- **Task description**
The expected response is a copy of every line in the entries below that includes the word "casual".

- **Available data**
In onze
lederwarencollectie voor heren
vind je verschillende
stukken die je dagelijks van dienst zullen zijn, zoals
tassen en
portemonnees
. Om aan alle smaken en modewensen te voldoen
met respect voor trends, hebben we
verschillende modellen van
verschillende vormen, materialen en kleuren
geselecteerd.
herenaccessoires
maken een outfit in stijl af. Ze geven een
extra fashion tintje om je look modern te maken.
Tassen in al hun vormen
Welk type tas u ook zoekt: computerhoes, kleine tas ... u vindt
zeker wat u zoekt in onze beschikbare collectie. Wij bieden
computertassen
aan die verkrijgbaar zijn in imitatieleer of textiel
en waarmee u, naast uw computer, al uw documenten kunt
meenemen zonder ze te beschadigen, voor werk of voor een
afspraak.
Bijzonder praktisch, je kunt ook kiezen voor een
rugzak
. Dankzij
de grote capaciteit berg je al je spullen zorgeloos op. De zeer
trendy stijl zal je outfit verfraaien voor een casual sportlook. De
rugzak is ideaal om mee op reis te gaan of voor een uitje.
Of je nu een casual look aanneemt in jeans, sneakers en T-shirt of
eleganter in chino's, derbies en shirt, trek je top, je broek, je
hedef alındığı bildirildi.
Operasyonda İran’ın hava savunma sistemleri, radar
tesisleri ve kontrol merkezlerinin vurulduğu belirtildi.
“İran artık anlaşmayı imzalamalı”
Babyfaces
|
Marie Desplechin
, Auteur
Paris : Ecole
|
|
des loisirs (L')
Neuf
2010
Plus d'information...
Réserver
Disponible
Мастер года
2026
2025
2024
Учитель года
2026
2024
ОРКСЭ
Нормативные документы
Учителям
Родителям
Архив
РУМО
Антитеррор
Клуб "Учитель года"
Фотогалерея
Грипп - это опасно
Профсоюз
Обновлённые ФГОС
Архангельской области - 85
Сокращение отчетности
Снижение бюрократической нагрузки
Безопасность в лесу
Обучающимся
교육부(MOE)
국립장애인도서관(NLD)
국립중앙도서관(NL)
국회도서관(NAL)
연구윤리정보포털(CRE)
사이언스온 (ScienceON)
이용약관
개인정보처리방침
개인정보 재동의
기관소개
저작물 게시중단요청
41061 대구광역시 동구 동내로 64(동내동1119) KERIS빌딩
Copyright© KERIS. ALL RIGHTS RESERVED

- **Expected answer**
trendy stijl zal je outfit verfraaien voor een casual sportlook. De
Of je nu een casual look aanneemt in jeans, sneakers en T-shirt of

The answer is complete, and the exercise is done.